1. overview and goals ; index ; 3. making sense of the data
I originally found Pitchfork because the site was likely to show up near the top of a Google search for any given album. I ended up returning to the site frequently because of its easy-to-navigate reviews history—every review ever published in Pitchfork is available on their website, which encourages lengthly browsing sessions.

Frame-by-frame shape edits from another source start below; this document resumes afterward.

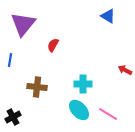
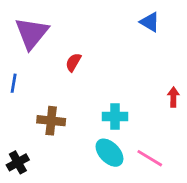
red arrow: (125, 70) -> (173, 97), turned 64

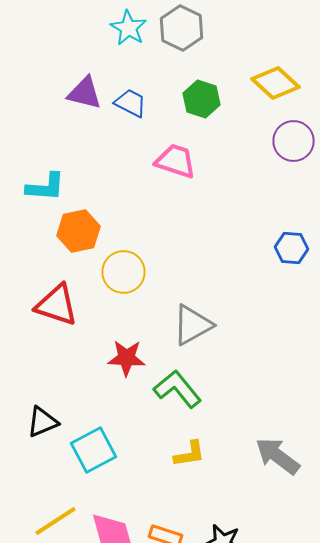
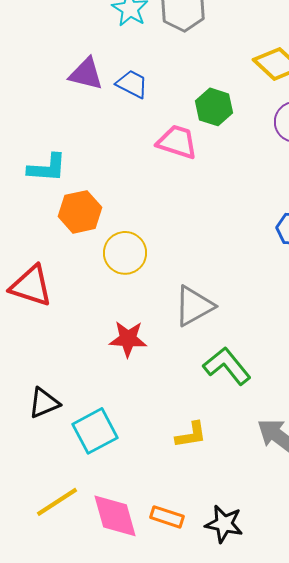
green hexagon: (202, 99) -> (214, 107), moved
red triangle: (56, 305) -> (31, 286), moved
green L-shape: (178, 389) -> (227, 366), moved

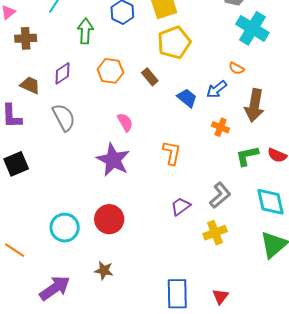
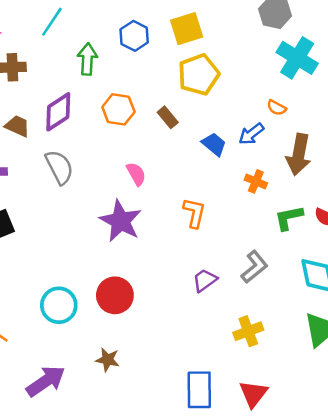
purple diamond: (62, 73) -> (58, 112), size x1.4
yellow cross: (215, 233) -> (248, 331), moved
red triangle: (220, 296) -> (253, 394), size x1.4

Pitchfork is a full-time shop that offers new reviews and music news daily, and their website is one of the most popular music review sites on the Internet. They review a balanced combination of well-known and obscure artists in many genres, but they're mostly centered around rock/pop music and have a moderately strong indie/anti-corporate slant. Their politics are not clearly stated on their site, but the majority of the artists that get favorable reviews from Pitchfork are on independent labels, and this study unveiled a tendency for Pitchfork reviewers to use words that refer to corporations and capitalism when describing albums that they don't like.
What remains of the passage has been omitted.